Optional Newton spike dependencies:
python -m pip install -e ".[newton-examples]"Newton is the preferred backend for the next phase because it already provides maintained 3D MPM granular examples, rigid-MPM two-way coupling, MuJoCo/Warp-adjacent infrastructure, and USD export for serious rendering/analysis pipelines.

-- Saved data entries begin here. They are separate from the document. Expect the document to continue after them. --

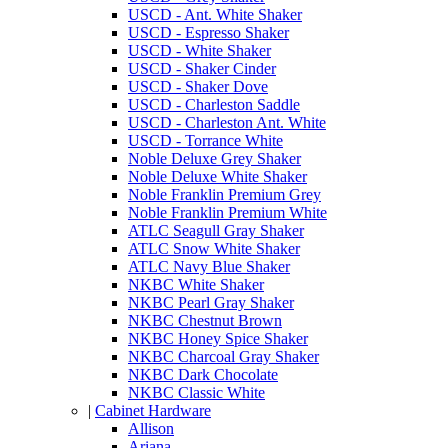
USCD - Ant. White Shaker
USCD - Espresso Shaker
USCD - White Shaker
USCD - Shaker Cinder
USCD - Shaker Dove
USCD - Charleston Saddle
USCD - Charleston Ant. White
USCD - Torrance White
Noble Deluxe Grey Shaker
Noble Deluxe White Shaker
Noble Franklin Premium Grey
Noble Franklin Premium White
ATLC Seagull Gray Shaker
ATLC Snow White Shaker
ATLC Navy Blue Shaker
NKBC White Shaker
NKBC Pearl Gray Shaker
NKBC Chestnut Brown
NKBC Honey Spice Shaker
NKBC Charcoal Gray Shaker
NKBC Dark Chocolate
NKBC Classic White
|
Cabinet Hardware
Allison
Ariana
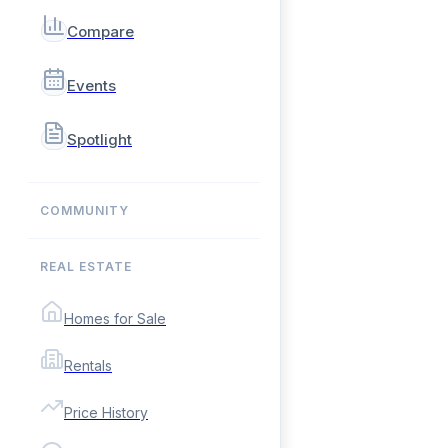
Compare
Events
Spotlight
COMMUNITY
REAL ESTATE
Homes for Sale
Rentals
Price History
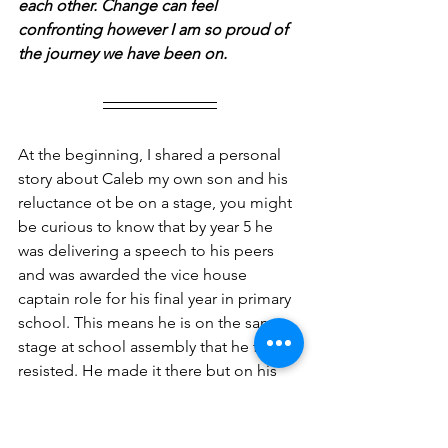
each other. Change can feel 
confronting however I am so proud of 
the journey we have been on.
At the beginning, I shared a personal 
story about Caleb my own son and his 
reluctance ot be on a stage, you might 
be curious to know that by year 5 he 
was delivering a speech to his peers 
and was awarded the vice house 
captain role for his final year in primary 
school. This means he is on the same 
stage at school assembly that he first 
resisted. He made it there but on his 
terms and in his timing. 
Final reflective questions:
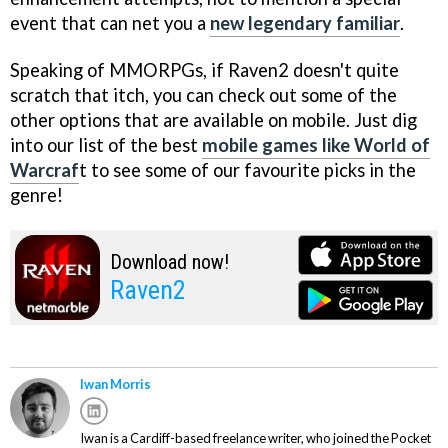
event that can net you a
new legendary familiar
.
Speaking of MMORPGs, if Raven2 doesn't quite
scratch that itch, you can check out some of the
other options that are available on mobile. Just dig
into our list of the best
mobile games like World of
Warcraf
t to see some of our favourite picks in the
genre!
Download now!
Raven2
Iwan Morris
Iwan is a Cardiff-based freelance writer, who joined the Pocket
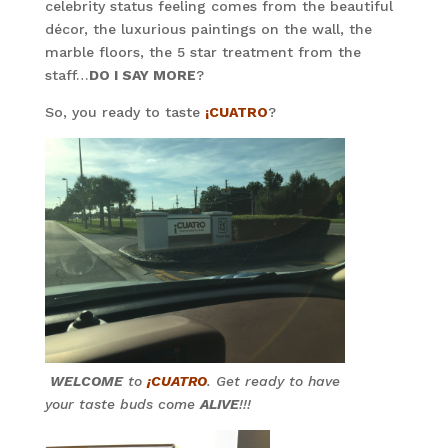
celebrity status feeling comes from the beautiful
décor, the luxurious paintings on the wall, the
marble floors, the 5 star treatment from the
staff…
DO I SAY MORE
?
So, you ready to taste
¡CUATRO
?
WELCOME
to
¡CUATRO
. Get ready to have
your taste buds come
ALIVE
!!!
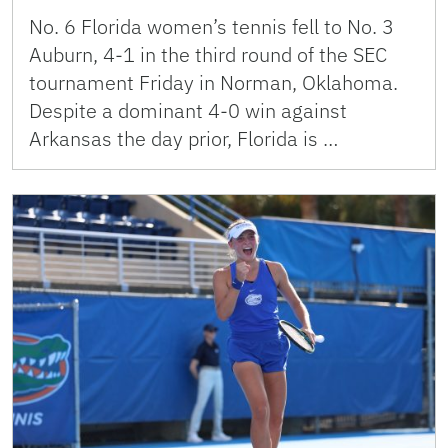
No. 6 Florida women’s tennis fell to No. 3
Auburn, 4-1 in the third round of the SEC
tournament Friday in Norman, Oklahoma.
Despite a dominant 4-0 win against
Arkansas the day prior, Florida is …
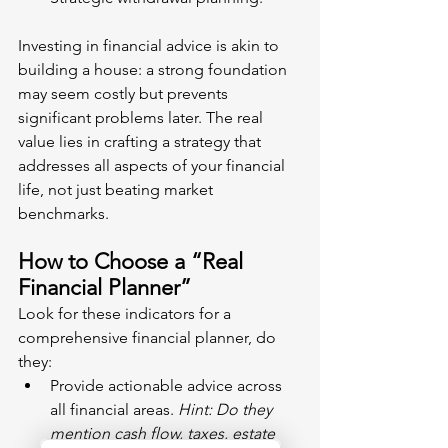
Investing in financial advice is akin to 
building a house: a strong foundation 
may seem costly but prevents 
significant problems later. The real 
value lies in crafting a strategy that 
addresses all aspects of your financial 
life, not just beating market 
benchmarks.
How to Choose a “Real 
Financial Planner”
Look for these indicators for a 
comprehensive financial planner, do 
they:
Provide actionable advice across 
all financial areas. 
Hint: Do they 
mention cash flow, taxes, estate 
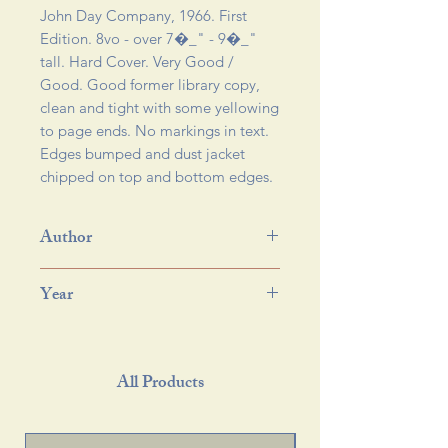
John Day Company, 1966. First 
Edition. 8vo - over 7�_" - 9�_" 
tall. Hard Cover. Very Good / 
Good. Good former library copy, 
clean and tight with some yellowing 
to page ends. No markings in text. 
Edges bumped and dust jacket 
chipped on top and bottom edges.
Author
Year
All Products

The MuJoCo-Newton bridge writes separate robot, sand, and composite videos. Height-field mode reconstructs a world-space sand slab from Newton particles, extruding the surface down to a base plane so the rendered sand has visible volume instead of only a thin top sheet. Density mode renders a camera-space density layer; point-splat mode is kept only for debugging material-point positions. The older standalone sand3d_density_render.mp4 can still look better for sand alone because it is an orthographic top/side diagnostic that can directly shade a height field. The bridge render has the harder job of sharing a perspective camera and depth ordering with the robot.
Immediate next targets:
replace the bridge's preview renderer with a proper USD/Blender/Omniverse render path
turn the kinematic intrusion sequence into configurable trajectory primitives
log particle state, tool pose, and reaction-like contact signals per frame
connect the tool trajectory to a Franka/MJCF or Newton robot controller
validate intrusion and drag force curves against material parameters
Implemented now:
3D MLS-MPM P2G/grid/G2P loop
3D deformation gradient and APIC affine field
Drucker-Prager-like log-strain plastic projection
oriented-box SDF blade contact
Coulomb tangential projection
6D tool wrench from contact impulse
top/side/front diagnostic renders
wrench CSV and final state NPZ export
Not yet claimed:
calibrated SI-unit sand
full Drucker-Prager return mapping
cohesive/moist soil
3D MuJoCo robot coupling to this new 3D engine
validated real-world transfer
The next research step is to validate intrusion and drag force curves against material parameters before adding vision or learned force sensing.